Original version belong to this story appeared in Quanta Magazine.
For thousands of years, if you wanted to send a secret message, there was basically one way to do it. You will shuffle the message using a special rule that only you and your target audience know. This rule works like the key to a lock. If you have the key, you can decrypt the message; otherwise, you need to select the lock. Some locks so efficient, they could never be chosen, even with unlimited time and resources. But even those plans suffer from the same Achilles’ heel that plagues all such encryption systems: How do you get that key into the right hands while keeping it out of the wrong hands? bad?
Counterintuitive solution, called public key cryptographydoes not rely on keeping the key secret but on making it widely available. The trick is to use a second key that you never share with anyone, not even the person you’re communicating with. Only by using a combination of two keys—one public, one private—can someone scramble and decrypt the message.
To understand how this works, it is easier to think of the “key” not as an object inserted into the lock but as two additional components in an invisible ink. The first component makes the messages disappear and the second component makes them reappear. If a spy named Boris wanted to send his counterpart Natasha a secret message, he would write one and then use the first element to make it invisible on the page. (This was easy for him to do: Natasha had published a popular and easy-to-follow recipe for making ink disappear.) When Natasha received the paper in the mail, she applied the second ingredient. two caused Boris’s message to reappear.
In this plan, anyone can hide messages, but only Natasha can show them again. And because she never shared the recipe for the second ingredient with anyone—not even Boris—she could be sure that the message hadn’t been decoded along the way. When Boris wants to receive secret messages, he simply applies the same process: He publishes an easy formula to make messages disappear (which Natasha or anyone else can use), At the same time, keep another recipe for yourself to make them appear again.
In public key cryptography, the “public” key and the “private” key work like the first and second components in this special invisible ink: One component encrypts the message, the other decode them. But instead of using chemicals, public key cryptography uses mathematical puzzles called hatch function. These functions are easy to calculate in one direction and extremely difficult to invert. But they also contain “trap doors,” pieces of information that, if known, would make calculating functions in both directions trivially easy.
A popular trapdoor function involves multiplying two large prime numbers, an operation that is easy to perform.
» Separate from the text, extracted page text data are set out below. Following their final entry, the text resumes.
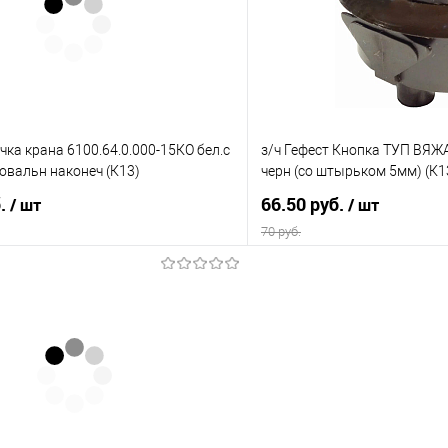
е
В наличии
В избранное
учка крана 6100.64.0.000-15КО бел.с
з/ч Гефест Кнопка ТУП ВЯЖА
 овальн наконеч (К13)
черн (со штырьком 5мм) (К1
б.
66.50 руб.
/ шт
/ шт
70 руб.
В корзину
В корз
 клик
Сравнение
Купить в 1 клик
е
В наличии
В избранное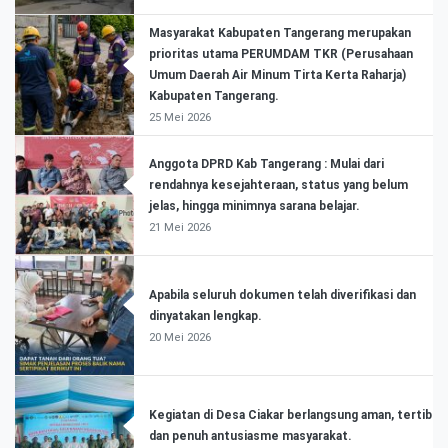
Masyarakat Kabupaten Tangerang merupakan
prioritas utama PERUMDAM TKR (Perusahaan
Umum Daerah Air Minum Tirta Kerta Raharja)
Kabupaten Tangerang.
25 Mei 2026
Anggota DPRD Kab Tangerang : Mulai dari
rendahnya kesejahteraan, status yang belum
jelas, hingga minimnya sarana belajar.
21 Mei 2026
Apabila seluruh dokumen telah diverifikasi dan
dinyatakan lengkap.
20 Mei 2026
Kegiatan di Desa Ciakar berlangsung aman, tertib
dan penuh antusiasme masyarakat.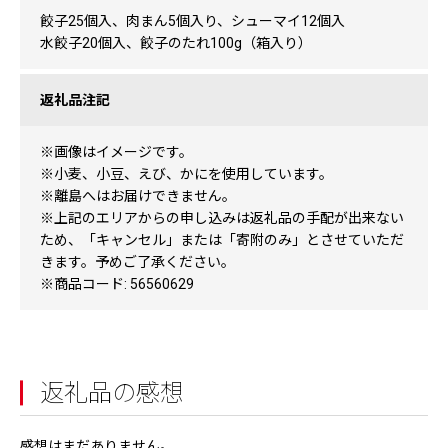
餃子25個入、肉まん5個入り、シューマイ12個入
水餃子20個入、餃子のたれ100g（箱入り）
返礼品注記
※画像はイメージです。
※小麦、小豆、えび、かにを使用しています。
※離島へはお届けできません。
※上記のエリアからの申し込みは返礼品の手配が出来ない
ため、「キャンセル」または「寄附のみ」とさせていただ
きます。予めご了承ください。
※商品コード: 56560629
返礼品の感想
感想はまだありません。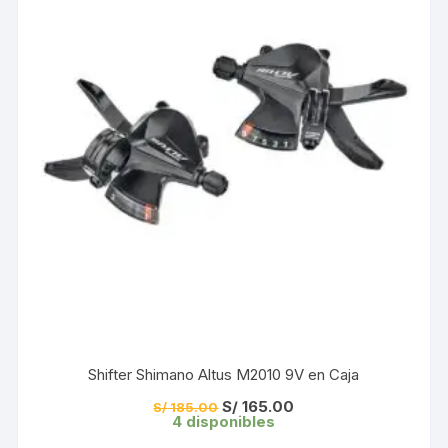
Shifter Shimano Altus M2010 9V en Caja
El
El
S/
165.00
S/
185.00
precio
precio
4 disponibles
original
actual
But inverting it—that is, starting from the product and finding each prime factor—is computationally impractical. To generate a public key, start with two large prime numbers. These are your traps. Multiply the two numbers together and then do some addition math operations. This public key can now encrypt messages. To decrypt them, you will need the corresponding private key, which contains prime factors—the necessary trapdoors. With those numbers, it’s easy to decode the message. Keep those two prime factors secret and the message will be kept secret.